Estimates suggest that India’s GDP will grow at an average of 5.2 per cent per year till 2025, and oil demand will grow by 4 per cent a year. This translates to oil demand shooting up to 274 million tonnes in 2025. Now it is 115 million tonne a year. India did made some feeble attempts to procure gas from other sources. But these efforts came a cropper. Unocal of USA, which discovered gas in the Bibiyana field of northwest Bangladesh in 1998, wanted to build a 1,363-km pipeline to export gas. But the Bangladeshi government has been unable to decide if it wants to allow export of gas to India. Now officials are negotiating with Myanmar for its oil and gas reserves in the hope that Bangladesh will sign the agreement.

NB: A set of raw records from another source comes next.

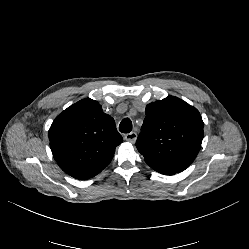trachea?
I'll return each mask as SVG.
<instances>
[{"label":"trachea","instance_id":"3493384b","mask_svg":"<svg viewBox=\"0 0 249 249\" xmlns=\"http://www.w3.org/2000/svg\"><path fill=\"white\" fill-rule=\"evenodd\" d=\"M119 130L122 133H129L132 130V122L129 118H125L121 121L119 125Z\"/></svg>","mask_w":249,"mask_h":249}]
</instances>
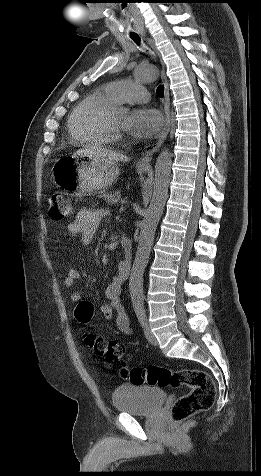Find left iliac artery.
Wrapping results in <instances>:
<instances>
[{"mask_svg":"<svg viewBox=\"0 0 261 476\" xmlns=\"http://www.w3.org/2000/svg\"><path fill=\"white\" fill-rule=\"evenodd\" d=\"M135 313L137 315V318L142 326L145 325L147 318H146V313L144 306L142 304H137L134 307Z\"/></svg>","mask_w":261,"mask_h":476,"instance_id":"obj_1","label":"left iliac artery"}]
</instances>
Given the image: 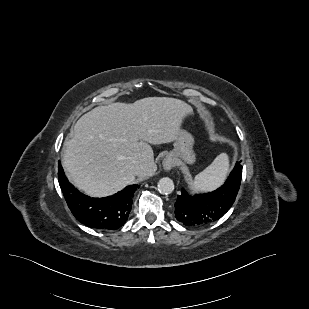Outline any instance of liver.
<instances>
[{
  "mask_svg": "<svg viewBox=\"0 0 309 309\" xmlns=\"http://www.w3.org/2000/svg\"><path fill=\"white\" fill-rule=\"evenodd\" d=\"M192 114L185 102L148 97L132 104L98 106L75 124L64 144L63 167L73 184L94 197L112 195L157 170L150 144L175 141L183 120ZM133 159L142 165L136 174Z\"/></svg>",
  "mask_w": 309,
  "mask_h": 309,
  "instance_id": "liver-1",
  "label": "liver"
}]
</instances>
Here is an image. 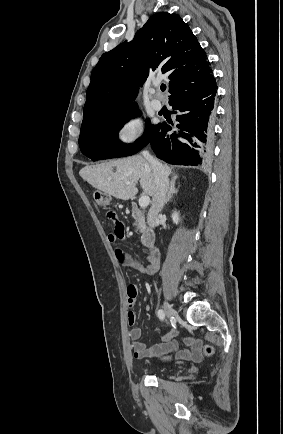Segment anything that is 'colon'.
Instances as JSON below:
<instances>
[{
    "label": "colon",
    "instance_id": "colon-1",
    "mask_svg": "<svg viewBox=\"0 0 283 434\" xmlns=\"http://www.w3.org/2000/svg\"><path fill=\"white\" fill-rule=\"evenodd\" d=\"M96 203L103 209L108 210L111 206V198L108 194L104 192L97 191L94 194ZM213 353V347L211 345H206L203 349V354L209 356Z\"/></svg>",
    "mask_w": 283,
    "mask_h": 434
}]
</instances>
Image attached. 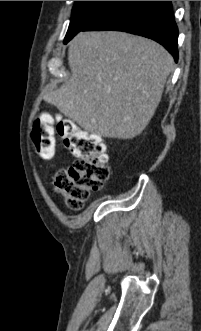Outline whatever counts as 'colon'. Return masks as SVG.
I'll list each match as a JSON object with an SVG mask.
<instances>
[{
    "instance_id": "5ec220e1",
    "label": "colon",
    "mask_w": 201,
    "mask_h": 331,
    "mask_svg": "<svg viewBox=\"0 0 201 331\" xmlns=\"http://www.w3.org/2000/svg\"><path fill=\"white\" fill-rule=\"evenodd\" d=\"M56 128L75 161L56 174L55 187L70 209L80 210L90 194L100 190L109 178L105 145L99 136L81 130L70 120H59ZM32 138L39 156L51 159L55 151V137L50 115L42 114L37 118Z\"/></svg>"
}]
</instances>
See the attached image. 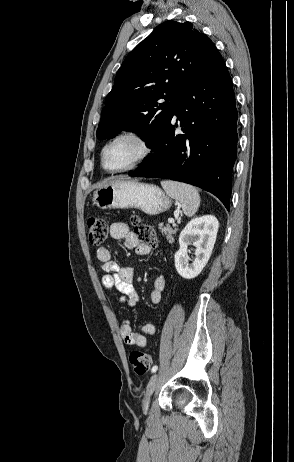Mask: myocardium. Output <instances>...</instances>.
<instances>
[{
	"label": "myocardium",
	"mask_w": 294,
	"mask_h": 462,
	"mask_svg": "<svg viewBox=\"0 0 294 462\" xmlns=\"http://www.w3.org/2000/svg\"><path fill=\"white\" fill-rule=\"evenodd\" d=\"M123 138H131L135 140L140 145V153L129 165L118 169H108L104 162L105 152L109 146ZM153 150L152 141L147 133L137 129L123 130L114 135L103 145L100 151V164L102 169L108 173H123L131 171L143 165L151 157Z\"/></svg>",
	"instance_id": "1"
}]
</instances>
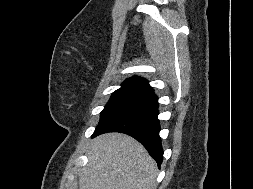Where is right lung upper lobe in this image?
Instances as JSON below:
<instances>
[{
	"mask_svg": "<svg viewBox=\"0 0 253 189\" xmlns=\"http://www.w3.org/2000/svg\"><path fill=\"white\" fill-rule=\"evenodd\" d=\"M120 89H131L146 92L147 94L153 93L152 87L148 84L147 80L140 77H132L122 83Z\"/></svg>",
	"mask_w": 253,
	"mask_h": 189,
	"instance_id": "right-lung-upper-lobe-1",
	"label": "right lung upper lobe"
}]
</instances>
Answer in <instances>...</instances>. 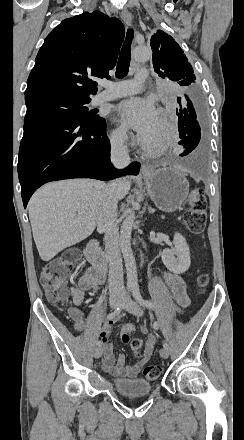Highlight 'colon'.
Listing matches in <instances>:
<instances>
[{
    "label": "colon",
    "instance_id": "obj_1",
    "mask_svg": "<svg viewBox=\"0 0 244 440\" xmlns=\"http://www.w3.org/2000/svg\"><path fill=\"white\" fill-rule=\"evenodd\" d=\"M206 200L204 192L201 188L195 189L191 199L190 205L186 208L185 223L192 234H200L206 225ZM81 251L78 248H65V257L61 260L51 261L46 265L43 273L40 276V284L45 291L48 298L53 302L65 301L69 292L66 287L68 276L73 272L75 262L78 261ZM198 286L203 287L208 283L206 275H199L196 278ZM68 314H74L75 318L81 317L79 305H68ZM133 324H128L124 329L126 331L134 330ZM122 330L120 333L121 341L129 342L127 332ZM131 349L136 357L140 356L144 343L141 339L135 338L130 343ZM161 373V367L155 364L148 365L143 371V377L146 381H155Z\"/></svg>",
    "mask_w": 244,
    "mask_h": 440
}]
</instances>
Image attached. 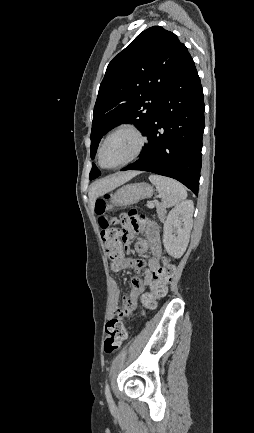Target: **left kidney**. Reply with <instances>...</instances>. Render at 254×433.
I'll return each mask as SVG.
<instances>
[{
    "label": "left kidney",
    "mask_w": 254,
    "mask_h": 433,
    "mask_svg": "<svg viewBox=\"0 0 254 433\" xmlns=\"http://www.w3.org/2000/svg\"><path fill=\"white\" fill-rule=\"evenodd\" d=\"M193 212L194 204L187 200L175 206L164 222L163 245L167 253L174 258H180L188 246Z\"/></svg>",
    "instance_id": "obj_1"
}]
</instances>
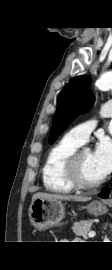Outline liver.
Masks as SVG:
<instances>
[{"label": "liver", "instance_id": "liver-1", "mask_svg": "<svg viewBox=\"0 0 112 270\" xmlns=\"http://www.w3.org/2000/svg\"><path fill=\"white\" fill-rule=\"evenodd\" d=\"M37 198H43V199H59V200H73V201H78V202H86L91 200V197H83V196H72V195H59V194H50V193H43V192H38L35 193L32 196V201L37 199Z\"/></svg>", "mask_w": 112, "mask_h": 270}]
</instances>
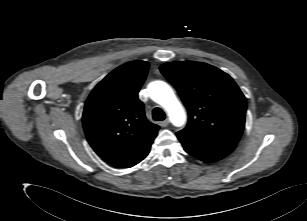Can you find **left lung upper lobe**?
Returning <instances> with one entry per match:
<instances>
[{
  "label": "left lung upper lobe",
  "mask_w": 307,
  "mask_h": 221,
  "mask_svg": "<svg viewBox=\"0 0 307 221\" xmlns=\"http://www.w3.org/2000/svg\"><path fill=\"white\" fill-rule=\"evenodd\" d=\"M161 73L177 89L187 110L182 134L237 144L245 126L246 98L222 70L202 62H170Z\"/></svg>",
  "instance_id": "left-lung-upper-lobe-1"
}]
</instances>
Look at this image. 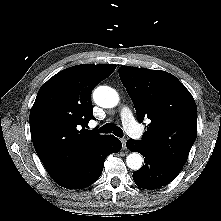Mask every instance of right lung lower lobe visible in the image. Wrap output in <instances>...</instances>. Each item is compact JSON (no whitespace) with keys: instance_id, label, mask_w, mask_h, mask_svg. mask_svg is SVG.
Listing matches in <instances>:
<instances>
[{"instance_id":"obj_1","label":"right lung lower lobe","mask_w":221,"mask_h":221,"mask_svg":"<svg viewBox=\"0 0 221 221\" xmlns=\"http://www.w3.org/2000/svg\"><path fill=\"white\" fill-rule=\"evenodd\" d=\"M121 148L120 140L108 135L101 143L52 178L61 187L68 189L88 187L100 177L106 157L119 152Z\"/></svg>"}]
</instances>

The pipeline from Iran to India via Pakistan has been discussed for over 10 years. But nothing much has happened. An undersea pipeline fetching gas from Iran or Qatar is yet to take off. Another project to fetch gas from Oman has been shelved after eight years of study and expenses of Rs 330 crore. An undersea pipeline is anywhere between two to ten times as expensive as one over land. The process to deregulate the oil sector has been going on for some time now. But experts are quite pessimistic about the NELP (New Exploration Licensing Policy), which they say will not be able to meet the rising demand. Privatising the sector too could well be a stopgap arrangement, nothing short of buying time. Sooner or later oil reserves are going to dry up the world over.
A renewable crisis
It is fashionable to talk of renewable energy, even for the oil cartel bigwigs. Substitutes for oil exist: fusion, fuel cells, high-powered batteries, electric, solar, hybrid etc. But none of them are worth a thing because nobody has prototyped it to be sold on a large scale. The nexus of governments and oil industry is far too strong for even those wanting to make earnest efforts at renewable energy.
There is one other reason why renewable energy sources are at a disadvantage: subsidy. In most countries, taxpayers’ money is used to subsidise the price of fossil fuels, keeping them artificially low. Because of this renewable energy options remain uncompetitive. And cleaner-fuel cars are prohibitive to say the least. So any possibility of a transition to cleaner energy options like solar and wind power or fuel cells remains elusive. Is there a way out?
In 1987, the Indian government’s Renewable Energy Development Agency set up a number of programmes to reduce oil-based electricity usage. Today, we are the largest user of photovoltaic systems in the world. China too adopted a nationwide energy efficiency programme in the 1980s. Within a decade, overall energy intensity fell by 50 per cent even as its economy grew rapidly. As Hubbert’s predictions threaten come true in a fuel-guzzling world, we need to realize that we are heading towards a slippery future.